**Provided data**

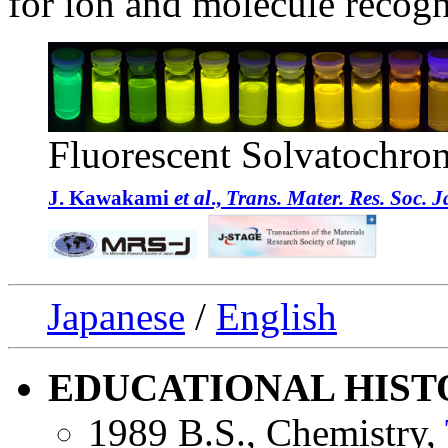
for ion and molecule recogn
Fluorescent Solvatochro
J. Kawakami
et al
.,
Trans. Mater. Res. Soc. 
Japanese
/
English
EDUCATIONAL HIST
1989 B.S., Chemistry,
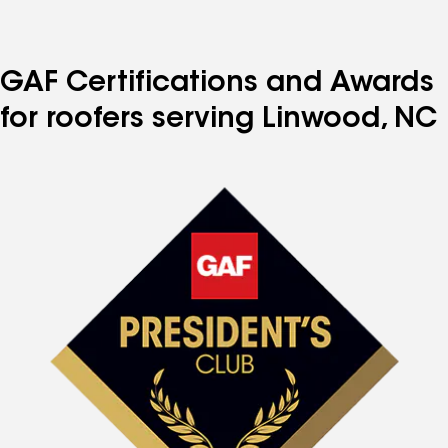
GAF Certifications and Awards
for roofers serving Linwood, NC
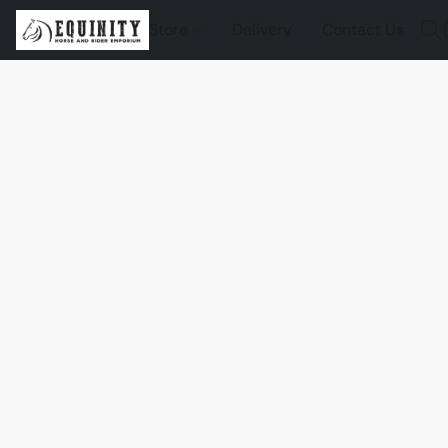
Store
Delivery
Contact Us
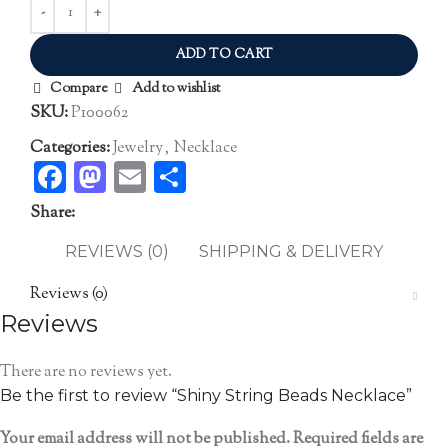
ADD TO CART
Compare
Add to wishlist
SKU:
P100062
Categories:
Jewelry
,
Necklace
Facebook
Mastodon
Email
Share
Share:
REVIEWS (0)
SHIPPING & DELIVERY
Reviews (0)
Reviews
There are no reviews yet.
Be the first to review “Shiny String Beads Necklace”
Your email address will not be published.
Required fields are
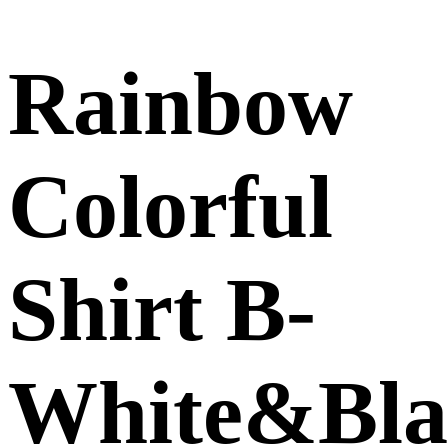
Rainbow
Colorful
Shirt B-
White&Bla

---

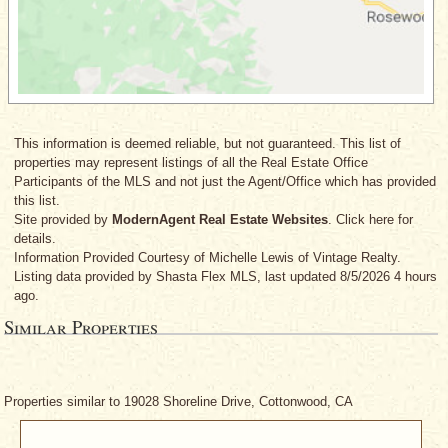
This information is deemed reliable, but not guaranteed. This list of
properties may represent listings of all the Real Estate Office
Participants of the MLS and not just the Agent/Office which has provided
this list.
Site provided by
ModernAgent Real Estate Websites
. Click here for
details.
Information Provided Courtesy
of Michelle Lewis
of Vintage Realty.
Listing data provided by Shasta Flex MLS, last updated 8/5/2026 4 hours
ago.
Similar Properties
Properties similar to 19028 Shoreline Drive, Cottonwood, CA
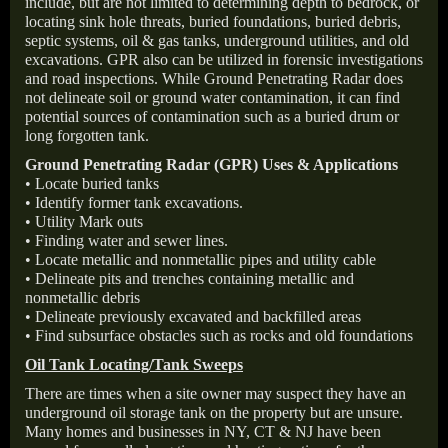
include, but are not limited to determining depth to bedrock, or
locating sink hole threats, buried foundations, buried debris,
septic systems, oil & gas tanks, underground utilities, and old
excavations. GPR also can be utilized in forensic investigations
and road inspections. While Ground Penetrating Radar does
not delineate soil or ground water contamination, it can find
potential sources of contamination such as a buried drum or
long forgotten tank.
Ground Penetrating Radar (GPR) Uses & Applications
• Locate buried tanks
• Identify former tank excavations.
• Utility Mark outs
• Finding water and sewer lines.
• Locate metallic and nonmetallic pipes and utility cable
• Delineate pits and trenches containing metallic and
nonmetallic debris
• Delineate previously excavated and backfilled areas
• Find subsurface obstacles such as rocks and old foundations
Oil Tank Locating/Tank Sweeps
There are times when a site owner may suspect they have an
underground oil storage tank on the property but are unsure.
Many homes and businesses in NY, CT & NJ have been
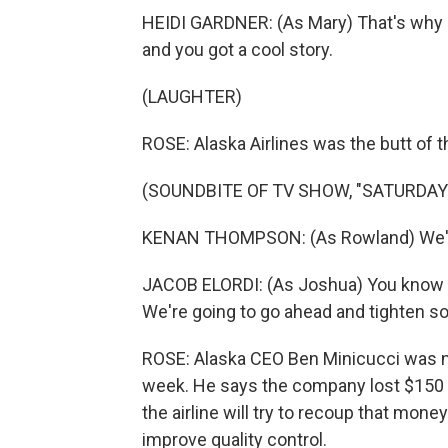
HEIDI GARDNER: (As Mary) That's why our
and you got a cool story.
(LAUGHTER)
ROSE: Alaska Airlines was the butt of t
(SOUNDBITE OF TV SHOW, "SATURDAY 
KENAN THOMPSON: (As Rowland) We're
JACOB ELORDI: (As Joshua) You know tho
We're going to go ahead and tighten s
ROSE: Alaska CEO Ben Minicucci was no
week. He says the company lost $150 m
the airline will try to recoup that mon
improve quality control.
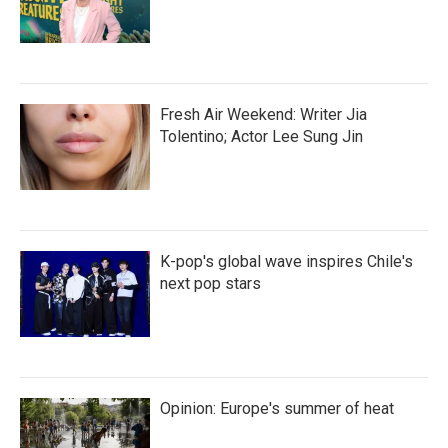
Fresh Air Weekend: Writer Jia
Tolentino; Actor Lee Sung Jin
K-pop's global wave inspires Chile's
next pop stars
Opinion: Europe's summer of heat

---

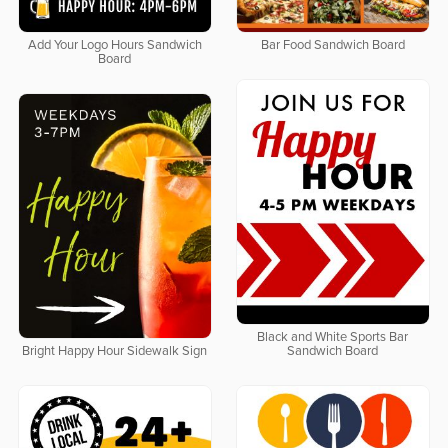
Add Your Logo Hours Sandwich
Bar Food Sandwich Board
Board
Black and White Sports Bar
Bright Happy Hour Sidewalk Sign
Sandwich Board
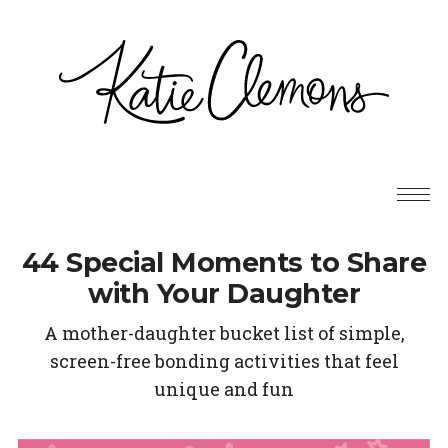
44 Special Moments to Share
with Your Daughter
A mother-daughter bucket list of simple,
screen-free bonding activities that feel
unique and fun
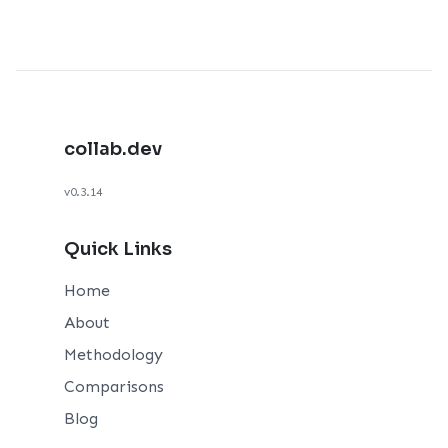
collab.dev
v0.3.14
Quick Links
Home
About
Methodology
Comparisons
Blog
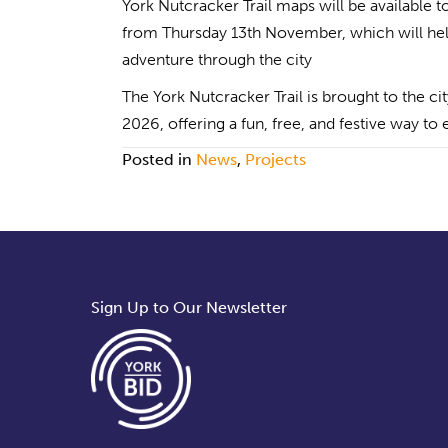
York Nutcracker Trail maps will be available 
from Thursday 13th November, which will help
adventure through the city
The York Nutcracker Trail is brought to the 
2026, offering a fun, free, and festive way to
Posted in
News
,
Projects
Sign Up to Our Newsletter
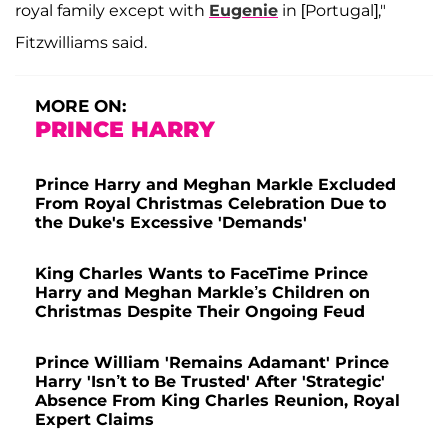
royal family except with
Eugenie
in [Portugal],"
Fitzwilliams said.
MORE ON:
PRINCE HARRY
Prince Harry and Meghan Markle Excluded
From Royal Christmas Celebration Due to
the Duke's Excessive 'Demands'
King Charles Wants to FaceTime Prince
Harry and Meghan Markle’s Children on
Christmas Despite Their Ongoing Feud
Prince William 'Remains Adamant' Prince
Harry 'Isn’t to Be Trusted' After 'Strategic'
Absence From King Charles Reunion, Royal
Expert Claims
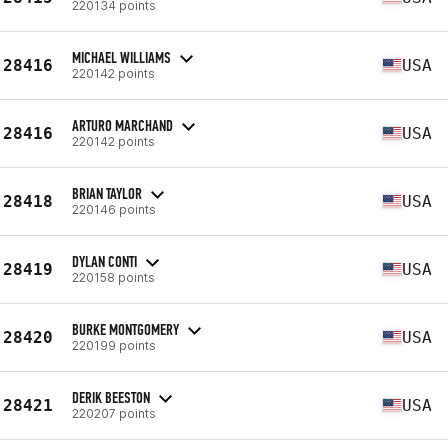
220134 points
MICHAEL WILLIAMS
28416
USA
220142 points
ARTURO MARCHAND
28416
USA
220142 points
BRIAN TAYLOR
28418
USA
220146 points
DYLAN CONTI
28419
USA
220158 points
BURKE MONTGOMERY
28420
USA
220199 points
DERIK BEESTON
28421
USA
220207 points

**Problem description**
In the listing above, locate the line containing "and road inspections." and the line containing "Locate buried tanks". Transcribe those two lines and everything between them, exactly as written.

**Exercise answer**
and road inspections. While Ground Penetrating Radar does
not delineate soil or ground water contamination, it can find
potential sources of contamination such as a buried drum or
long forgotten tank.
Ground Penetrating Radar (GPR) Uses & Applications
• Locate buried tanks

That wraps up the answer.